Jove
Visualize
联系我们
JoVE
x logofacebook logolinkedin logoyoutube logo
关于 JoVE
概览领导团队博客JoVE 帮助中心
作者
出版流程编辑委员会范围与政策同行评审常见问题投稿
图书馆员
用户评价订阅访问资源图书馆顾问委员会常见问题
研究
JoVE JournalMethods CollectionsJoVE Encyclopedia of Experiments存档
教育
JoVE CoreJoVE BusinessJoVE Science EducationJoVE Lab Manual教师资源中心教师网站
使用条款与条件
隐私政策
政策

相关概念视频

您也可能阅读

相关文章

通过共同作者、期刊和引用图与本文相关的文章。

排序
Same author

Artificial intelligence based assessment of treatment response in wet age related macular degeneration using paired OCT angiography.

Scientific reports·2026
Same author

Universal Vessel Segmentation for Multi-Modality Retinal Images.

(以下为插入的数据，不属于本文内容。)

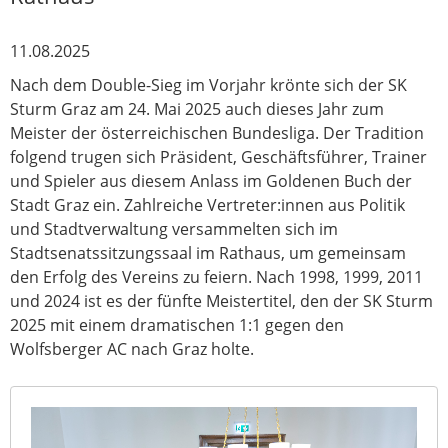
11.08.2025
Nach dem Double-Sieg im Vorjahr krönte sich der SK
Sturm Graz am 24. Mai 2025 auch dieses Jahr zum
Meister der österreichischen Bundesliga. Der Tradition
folgend trugen sich Präsident, Geschäftsführer, Trainer
und Spieler aus diesem Anlass im Goldenen Buch der
Stadt Graz ein. Zahlreiche Vertreter:innen aus Politik
und Stadtverwaltung versammelten sich im
Stadtsenatssitzungssaal im Rathaus, um gemeinsam
den Erfolg des Vereins zu feiern. Nach 1998, 1999, 2011
und 2024 ist es der fünfte Meistertitel, den der SK Sturm
2025 mit einem dramatischen 1:1 gegen den
Wolfsberger AC nach Graz holte.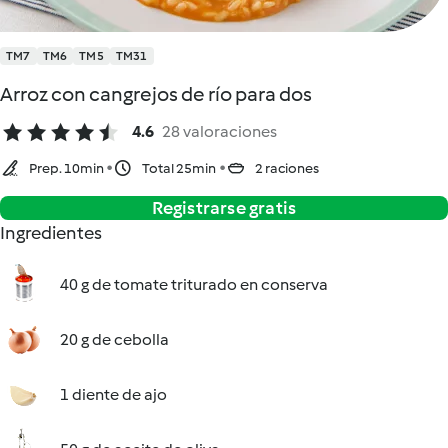
TM7
TM6
TM5
TM31
Arroz con cangrejos de río para dos
4.6
28 valoraciones
Prep. 10min
Total 25min
2 raciones
Registrarse gratis
Ingredientes
40 g de tomate triturado en conserva
20 g de cebolla
1 diente de ajo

IEEE transactions on image processing : a publication of the IEEE Signal Processing Society·2025
Same author

Pointwise Structure-Function Analysis of the Ellipsoid Zone in Retinitis Pigmentosa Using an Artificial Intelligence-Assisted OCT and Microperimetry Overlay.

Ophthalmology science·2025
Same author

A Dataset for Understanding Radiologist-Artificial Intelligence Collaboration.

Scientific data·2025
Same author

OCTA-based AMD Stage Grading Enhancement via Class-Conditioned Style Transfer.

Annual International Conference of the IEEE Engineering in Medicine and Biology Society. IEEE Engineering in Medicine and Biology Society. Annual International Conference·2025
Same author

Profile of snakebite cases admitted to the Poison Control Center of Bach Mai Hospital in northern Vietnam from 2008 to 2020.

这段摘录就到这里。